Juso-Landeschef fordert Bas und Klingbeil zur Ämtertrennung auf

Philipp Türmer
Juso-Vorsitzender Philipp Türmer

Nach dem Juso-Bundesvorsitzenden Philipp Türmer fordern nun auch Landesvorsitzende klare personelle und inhaltliche Konsequenzen. „Wir müssen mal anecken, uns was trauen“, sagte Benedict Lang, Chef der bayerischen Jungsozialisten, dem „Tagesspiegel“. Statt Stimmung zu prägen, laufe man Stimmung nach und gebe den gesellschaftlichen Gestaltungswillen an der Garderobe ab. Aus seiner Sicht liegt das auch daran, dass beide Parteivorsitzenden Teil des Merz-Kabinetts sind. „Diese Ämterhäufung ist eindeutig gescheitert und muss zeitnah aufgelöst werden“, sagte Lang.

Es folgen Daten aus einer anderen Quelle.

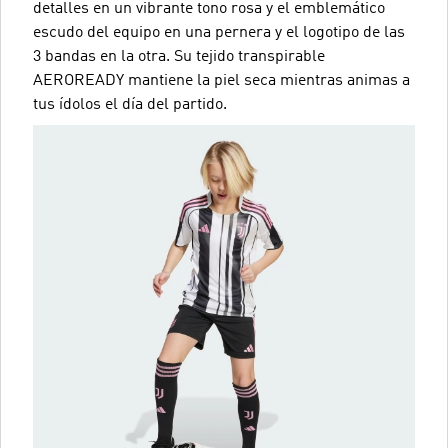
detalles en un vibrante tono rosa y el emblemático
escudo del equipo en una pernera y el logotipo de las
3 bandas en la otra. Su tejido transpirable
AEROREADY mantiene la piel seca mientras animas a
tus ídolos el día del partido.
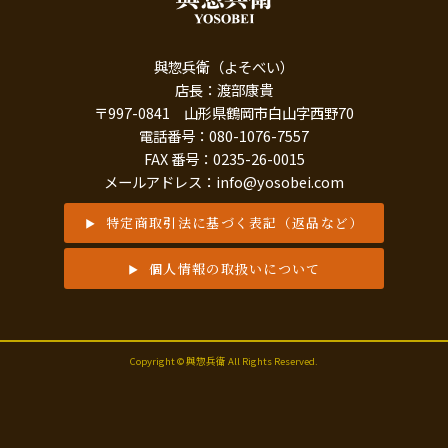
與惣兵衛（よそべい）
店長：渡部康貴
〒997-0841 山形県鶴岡市白山字西野70
電話番号：080-1076-7557
FAX 番号：0235-26-0015
メールアドレス：info@yosobei.com
特定商取引法に基づく表記（返品など）
個人情報の取扱いについて
Copyright © 與惣兵衛 All Rights Reserved.
ネットで
LINEで
お電話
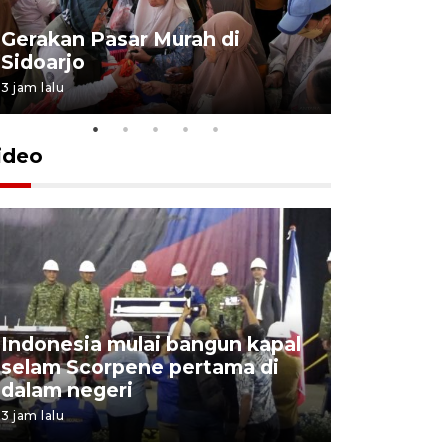
Gerakan Pasar Murah di
Penguata
Sidoarjo
Niyama T
3 jam lalu
7 jam lalu
ideo
Indonesia mulai bangun kapal
Action I
selam Scorpene pertama di
edukasi k
dalam negeri
para sisw
3 jam lalu
6 jam lalu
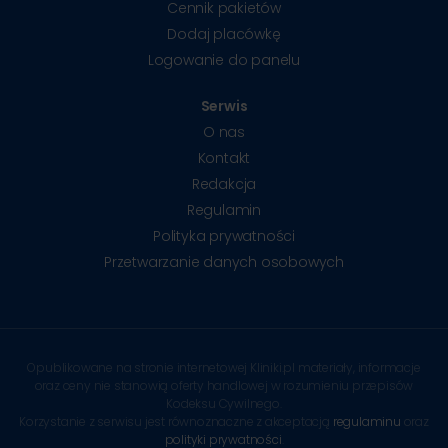
Cennik pakietów
Dodaj placówkę
Logowanie do panelu
Serwis
O nas
Kontakt
Redakcja
Regulamin
Polityka prywatności
Przetwarzanie danych osobowych
Opublikowane na stronie internetowej Kliniki.pl materiały, informacje
oraz ceny nie stanowią oferty handlowej w rozumieniu przepisów
Kodeksu Cywilnego.
Korzystanie z serwisu jest równoznaczne z akceptacją
regulaminu
oraz
polityki prywatności
.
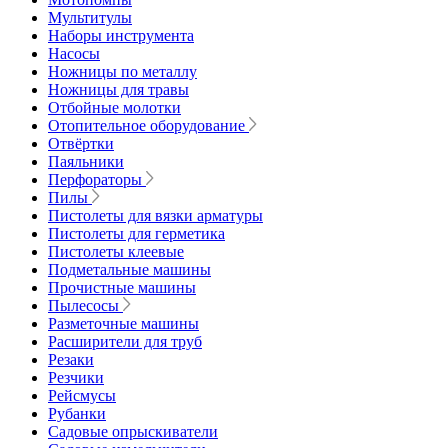
Мультитулы
Наборы инструмента
Насосы
Ножницы по металлу
Ножницы для травы
Отбойные молотки
Отопительное оборудование
Отвёртки
Паяльники
Перфораторы
Пилы
Пистолеты для вязки арматуры
Пистолеты для герметика
Пистолеты клеевые
Подметальные машины
Прочистные машины
Пылесосы
Разметочные машины
Расширители для труб
Резаки
Резчики
Рейсмусы
Рубанки
Садовые опрыскиватели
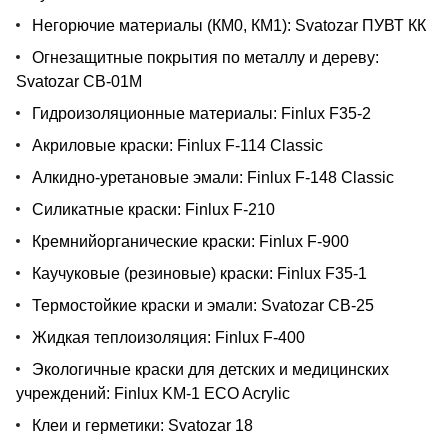
Негорючие материалы (КМ0, КМ1): Svatozar ПУВТ КК
Огнезащитные покрытия по металлу и дереву:
Svatozar СВ‑01М
Гидроизоляционные материалы: Finlux F35‑2
Акриловые краски: Finlux F‑114 Classic
Алкидно‑уретановые эмали: Finlux F‑148 Classic
Силикатные краски: Finlux F‑210
Кремнийорганические краски: Finlux F‑900
Каучуковые (резиновые) краски: Finlux F35‑1
Термостойкие краски и эмали: Svatozar СВ‑25
Жидкая теплоизоляция: Finlux F‑400
Экологичные краски для детских и медицинских
учреждений: Finlux KM‑1 ECO Acrylic
Клеи и герметики: Svatozar 18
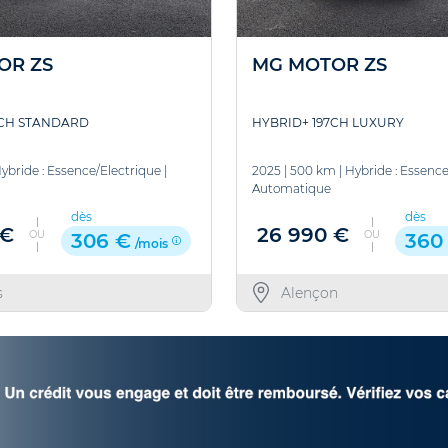
OR ZS
MG MOTOR ZS
7CH STANDARD
HYBRID+ 197CH LUXURY
ybride : Essence/Electrique
|
2025
|
500 km
|
Hybride : Essence
Automatique
dès
dès
 €
26 990 €
OU
OU
306 €
360
/mois
s
Alençon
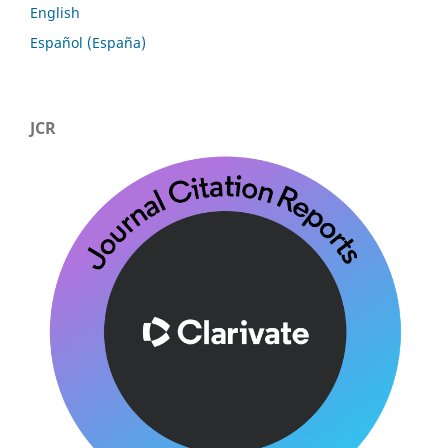
English
Español (España)
JCR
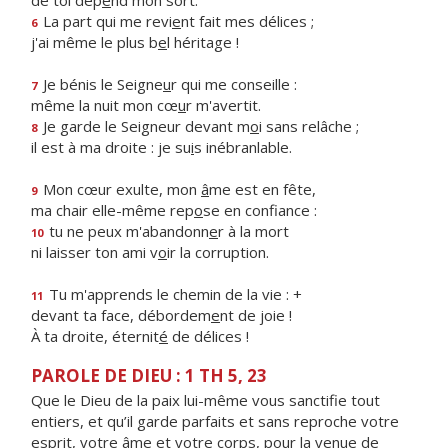
de toi dép
e
nd mon sort.
La part qui me revi
e
nt fait mes délices ;
6
j'ai même le plus b
e
l héritage !
Je bénis le Seigne
u
r qui me conseille :
7
même la nuit mon cœ
u
r m'avertit.
Je garde le Seigneur devant m
o
i sans relâche ;
8
il est à ma droite : je su
i
s inébranlable.
Mon cœur exulte, mon
â
me est en fête,
9
ma chair elle-même rep
o
se en confiance :
tu ne peux m'abandonn
e
r à la mort
10
ni laisser ton ami v
o
ir la corruption.
Tu m'apprends le chemin de la vie : +
11
devant ta face, débordem
e
nt de joie !
À ta droite, éternit
é
de délices !
PAROLE DE DIEU : 1 TH 5, 23
Que le Dieu de la paix lui-même vous sanctifie tout
entiers, et qu’il garde parfaits et sans reproche votre
esprit, votre âme et votre corps, pour la venue de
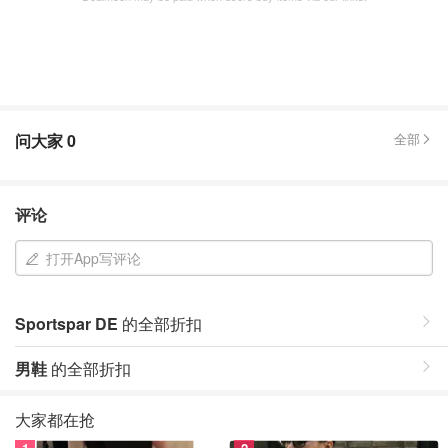
问大家
0
全部
评论
打开App写评论
Sportspar DE
的全部折扣
男鞋
的全部折扣
大家都在抢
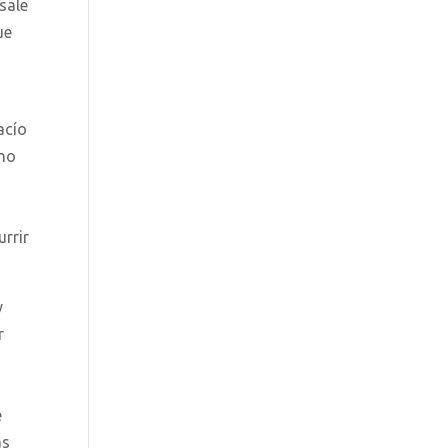
sale
ue
acío
 no
urrir
y
r
e
ás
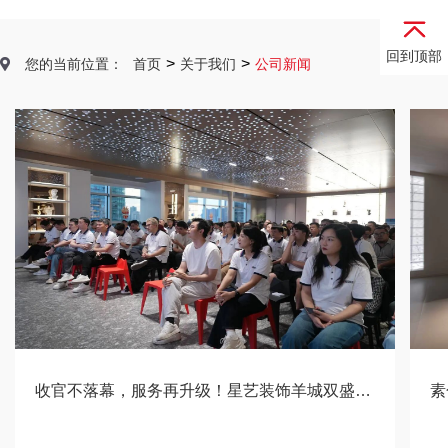
回到顶部
>
>
您的当前位置：
首页
关于我们
公司新闻
收官不落幕，服务再升级！星艺装饰羊城双盛事圆满举行
素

Inhaltlich fordert er, Verteilungsfragen in den Fokus zu nehmen. „Wenn die SPD so selbstbewusst den Kampf gegen die Überreichen führen würde, wie Klingbeil seine Macht verteidigt, wären wir schon einen guten Schritt weiter“, sagte Lang.

Auch seine Amtskollegin aus Nordrhein-Westfalen will den Kampf gegen Ungerechtigkeit stärker ins Zentrum rücken. „Wir leben in einem Land, in dem die reichsten ein Prozent sich von der Gemeinschaft tragen lassen und im Gegenzug viel zu wenig beitragen“, sagte Nina Gaedike dem „Tagesspiegel“. Das Geld des Elternhauses entscheide mehr über die Zukunft eines Kindes als dessen Interessen und Fähigkeiten. All das könne man ändern. Dafür müsse die SPD vom Reden endlich wieder ins Handeln kommen. Aus ihrer Sicht sollten die Steuern für Normalverdiener pro Monat um 200 Euro gesenkt und im Gegenzug die für Superreiche erhöht werden.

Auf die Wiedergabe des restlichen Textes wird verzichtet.